SetList::TYPE_DECLARATION, // add typed properties and return types
])
// Individual rules
->withRules([
AddVoidReturnTypeWhereNoReturnRector::class,
TypedPropertyFromAssignsRector::class,
])
// Skip specific files, directories, or rule+path combinations
->withSkip([
// Skip third-party vendor code
__DIR__ . '/wp-content/plugins/my-plugin/vendor',
// Skip a specific rule in generated/legacy files
NullToStrictStringFuncCallArgRector::class => [
__DIR__ . '/wp-content/plugins/my-plugin/src/Legacy',
],
])
// Rector will process files but NOT write changes — use for dry-run review
// ->withDryRun()
// Show diff of each change in the output
->withImportNames(removeUnusedImports: true);
# Install Rector as a dev dependency
composer require rector/rector --dev
# Dry-run: preview all changes without writing files
vendor/bin/rector process --dry-run
# Apply all changes
vendor/bin/rector process
# Process only a single file during development
vendor/bin/rector process wp-content/plugins/my-plugin/src/MyClass.php
# Show which rules triggered changes (verbose)
vendor/bin/rector process --debug
# CI pipeline: fail if Rector would make changes (code must be already modernised)
vendor/bin/rector process --dry-run --no-progress-bar
# exit code 1 if changes needed, 0 if clean
# After applying Rector changes, re-run PHPStan to check remaining errors
vendor/bin/phpstan analyse wp-content/plugins/my-plugin/src --level=6
// ── Example: before and after Rector transforms ───────────────────────────────
// BEFORE (PHP 5.6 style)
class My_Widget extends WP_Widget {
private $cache_key;
private $timeout;
public function __construct() {
$this->cache_key = 'my_widget';
$this->timeout = 3600;
parent::__construct( 'my_widget', 'My Widget', array() );
}
public function widget( $args, $instance ) {
$title = apply_filters( 'widget_title', $instance['title'] );
if ( strpos( $title, 'Hello' ) !== false ) {
echo $args['before_widget'];
}
if ( is_null( $instance['count'] ) ) {
return;
}
}
}
// AFTER (Rector applied php81, code_quality, type_declaration sets)
class My_Widget extends WP_Widget {
private string $cache_key; // typed property inferred from assignment
private int $timeout;
public function __construct() {
$this->cache_key = 'my_widget';
$this->timeout = 3600;
parent::__construct( 'my_widget', 'My Widget', [] ); // array() -> []
}
public function widget( $args, $instance ): void { // void return type added
$title = apply_filters( 'widget_title', $instance['title'] );
if ( str_contains( $title, 'Hello' ) ) { // strpos !== false -> str_contains
echo $args['before_widget'];
}
if ( $instance['count'] === null ) { // is_null() -> === null
return;
}
}
}
NOTE: Rector rewrites files in-place — always commit your code to Git before running Rector so you can review the diff with git diff and revert individual changes with git checkout if a transformation is incorrect.
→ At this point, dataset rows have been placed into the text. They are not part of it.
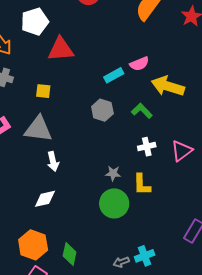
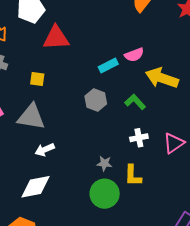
white arrow: (53, 161) -> (45, 150), turned 78
white diamond: (45, 199) -> (35, 187), size x1.4

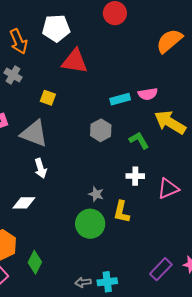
white arrow: (45, 150) -> (41, 168), turned -96
white diamond: (35, 187) -> (24, 203), size x0.7

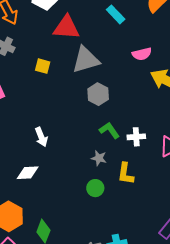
cyan rectangle: (120, 99) -> (116, 14), moved, turned 66
gray triangle: (34, 133) -> (86, 60), moved, turned -32
green L-shape: (139, 140) -> (109, 130), moved
green circle: (90, 224) -> (95, 188), size x0.6

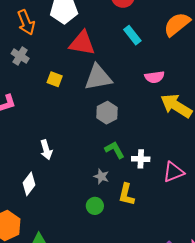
white diamond: (28, 173) -> (29, 184), turned -55

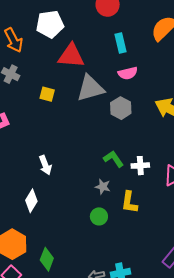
cyan rectangle: (132, 35) -> (121, 43), turned 30
pink semicircle: (155, 77) -> (128, 73), moved
gray hexagon: (107, 113) -> (121, 108), moved

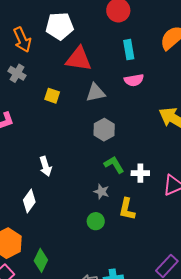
gray triangle: (90, 88) -> (96, 93), size x0.7
gray hexagon: (121, 108) -> (104, 130), moved

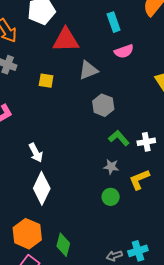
white arrow: (46, 166) -> (36, 153), moved
white diamond: (29, 201) -> (42, 188), size x1.4
yellow L-shape: (127, 209) -> (139, 179), turned 65

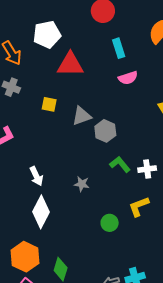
gray triangle: (88, 70) -> (82, 116), moved
gray star: (111, 167) -> (82, 184), moved

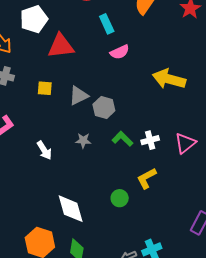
white arrow: (36, 176) -> (44, 150), moved
gray star: (82, 184) -> (83, 141), moved
white diamond: (41, 212) -> (71, 209), moved, turned -36

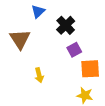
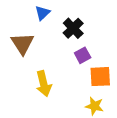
yellow arrow: (39, 75) -> (44, 84), size x1.5

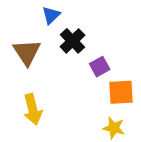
black cross: (73, 28) -> (73, 41), moved
yellow arrow: (44, 84) -> (33, 109), moved

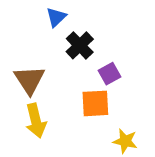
brown triangle: (27, 52) -> (30, 80), moved
orange square: (121, 92) -> (95, 103), moved

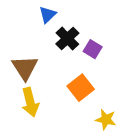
purple square: (110, 74) -> (93, 49), moved, turned -30
orange square: (95, 103) -> (81, 88), turned -35

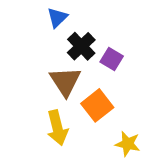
brown triangle: (25, 68) -> (65, 81), moved
yellow arrow: (30, 102) -> (57, 128), moved

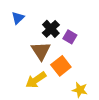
blue triangle: (57, 18) -> (18, 18), moved
yellow arrow: (57, 128) -> (36, 80), turned 70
Some transformations require human review: Rector may infer a property type as string from an assignment in the constructor, but if another method later assigns null to it, the inferred type should be string|null — PHPStan at level 6 will catch this after Rector runs. The recommended workflow is: run Rector → run PHPStan → fix remaining PHPStan errors manually → commit. Rector is also available as a GitHub Action (rectorphp/rector-action) that can open a pull request with all automated upgrades applied, enabling code-review of modernisation changes through the normal PR process.